On vous conseille aussi, évidemment, le roman de Victoria Mas. A lire aussi, la belle adaptation du roman en BD, ainsi que le récit, en BD également, de Nelly Bly dans un asile psychiatrique de New-York.

Respect

Long métrage réalisé par Liesl Tommy, 2021, Etats-Unis

Fille d’un pasteur baptiste, Aretha commence très jeune à chanter dans l’église de son père C. L. Franklin, militant des droits civiques et proche de Martin Luther King, à Detroit. Après la mort brutale de sa mère alors qu’elle n’avait pas encore 10 ans, Aretha accompagne de plus en plus fréquemment son père dans ses tournées dans tout le pays.
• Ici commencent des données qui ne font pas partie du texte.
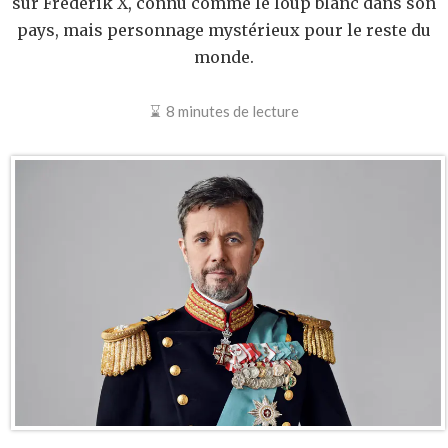
sur Frederik X, connu comme le loup blanc dans son
pays, mais personnage mystérieux pour le reste du
monde.
8 minutes de lecture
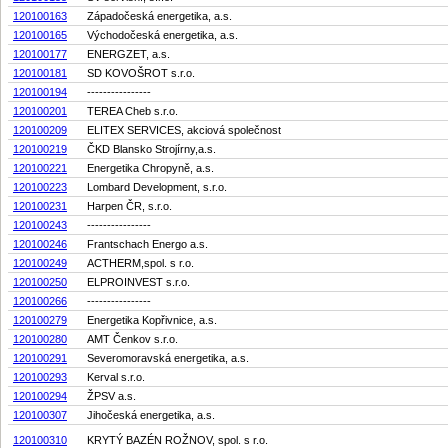
120100163
Západočeská energetika, a.s.
120100165
Východočeská energetika, a.s.
120100177
ENERGZET, a.s.
120100181
SD KOVOŠROT s.r.o.
120100194
----------------
120100201
TEREA Cheb s.r.o.
120100209
ELITEX SERVICES, akciová společnost
120100219
ČKD Blansko Strojírny,a.s.
120100221
Energetika Chropyně, a.s.
120100223
Lombard Development, s.r.o.
120100231
Harpen ČR, s.r.o.
120100243
----------------
120100246
Frantschach Energo a.s.
120100249
ACTHERM,spol. s r.o.
120100250
ELPROINVEST s.r.o.
120100266
----------------
120100279
Energetika Kopřivnice, a.s.
120100280
AMT Čenkov s.r.o.
120100291
Severomoravská energetika, a.s.
120100293
Kerval s.r.o.
120100294
ŽPSV a.s.
120100307
Jihočeská energetika, a.s.
120100310
KRYTÝ BAZÉN ROŽNOV, spol. s r.o.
Celui-ci décide aussi de la présenter à un producteur pour qu’elle enregistre ses premiers disques… C’est le début de sa renommée qui deviendra internationale.

Respect est un film très complet sur la vie d’Aretha Franklin, qu’on a beaucoup aimé. De son enfance jusqu’au début des années 70, il retrace sa carrière mais s’arrête également sur plusieurs faits marquants de sa vie personnelle : son viol quand elle était enfant, qui a mené à deux grossesses alors qu’elle avait 12 et 14 ans ; les relations compliquées avec son père ; les violences conjugales qu’elle a subies… Si le film aurait pu être très difficile (à l’image de celui sur Billie Holiday qui comporte plusieurs scènes très violentes), on a apprécié ici la façon dont ces violences sont suggérées sans être montrées de manière trop frontale. La performance de Jennifer Hudson, d’ailleurs choisie par Aretha Franklin elle-même pour ce rôle, est impressionnante. Evidemment, on a aussi adoré la musique et la manière dont les chansons sont mises en regard de la vie de la chanteuse, de son émancipation progressive et de ses engagements politiques. Bref, 2h15 de film qui passent très vite !

Pour compléter ce biopic, on vous conseille aussi le documentaire Aretha Franklin – Soul Sister. Et pour (re)découvrir d’autres chanteuses noires-américaines incontournables pour l’histoire de la musique, on vous conseille Billie Holiday, une affaire d’Etat et Nina.